A companion page should list the worth of the assignments and projects allocated by your company to supplier companies over the previous four-week period with any interesting correlations tastefully highlighted.

You might like to add a message along the following lines: "Anglo-Galvanized Inc. imposes no limits on the value of gifts or other considerations that may be accepted by its people from outsider suppliers. Ours is a company founded on Trust."

Q: I've been offered a good job at a company where a very close friend of mine already works. Our roles would involve quite a lot of overlap, but generally I like to keep work/play separate. What do you think?

A: I can understand your hesitation but the offer of a good job doesn't come up that often - so give it a go. Assuming that your close friend has much the same misgivings as you do, you should confront the potential problem openly and propose a creative solution.

Let us say that your names are Will and Barnaby. (They may, of course, be Joy and Gwendolyn: the principle remains.)

Each of you adopts a nom-de-travail. At work, you, Will, will be known as Fraser - and Barnaby will be known as Chuck: but only to each other.

Nobody else need know what's going on. After a vitriolic dispute in the course of which each rubbishes the other's aesthetic judgment, Chuck and Fraser are no longer on speaking terms. That's when Will and Barnaby go to the pub.

"So what got into Chuck, then?" you ask when the first has been poured.

Barnaby takes a deep and grateful draught. "Exactly what got into Fraser, if you ask me. Stubborn buggers, the pair of them." After the third, Will and Barnaby, close friends and men of infinite wisdom, have got it sorted.

"See you at the weekend, then," you say to each other as Chuck and Fraser prepare to return to the office.

It could not only be very productive; it could be fun.

Q: I'm the chief executive of the London office of a global network. We are about to embark on the production of a new AAR reel. My creative department (which I suspect has seen Mother's reel) wants to embark on a narrative route that shows we can be creative as well as large. I think we should let our ads speak for themselves. Any advice?
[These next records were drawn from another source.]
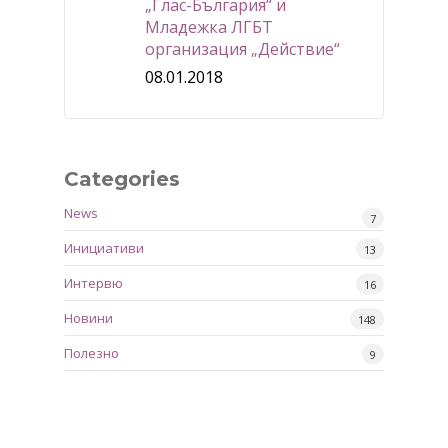
„Глас-България“ и
Младежка ЛГБТ
организация „Действие“
08.01.2018
Categories
News
7
Инициативи
13
Интервю
16
Новини
148
Полезно
9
A: I've long believed agencies should sub-contract their own house ads to a competitor. We severely discourage our clients from producing their own advertising in-house on the grounds that they lack the necessary objectivity; then confidently turn out our own brain-numbing and self-congratulatory AAR reels. The other great advantage of getting a competitor to do it is this: if it's fantastic, your agency looks fantastic. If it's a turkey, you fire the competitor. Publicly.

It's what's called being a client.

Whichever way you go, don't just let the ads speak for themselves. Ads never speak for themselves. If ads spoke for themselves, the IPA wouldn't insist on thousands of words of back-up and econometric modelling before dishing out their effectiveness awards. Also, potential clients touchingly like to think that great agencies don't just fluke great ads but have a way of going about things that makes their creation marginally more likely than monkeys with typewriters could manage.

- "Ask Jeremy", a collection of Jeremy Bullmore's Campaign columns, is available from Haymarket, priced £10. Telephone (020) 8267 4683. Jeremy Bullmore welcomes questions via campaign@haynet.com or Campaign, 174 Hammersmith Rd, London W6 7JP.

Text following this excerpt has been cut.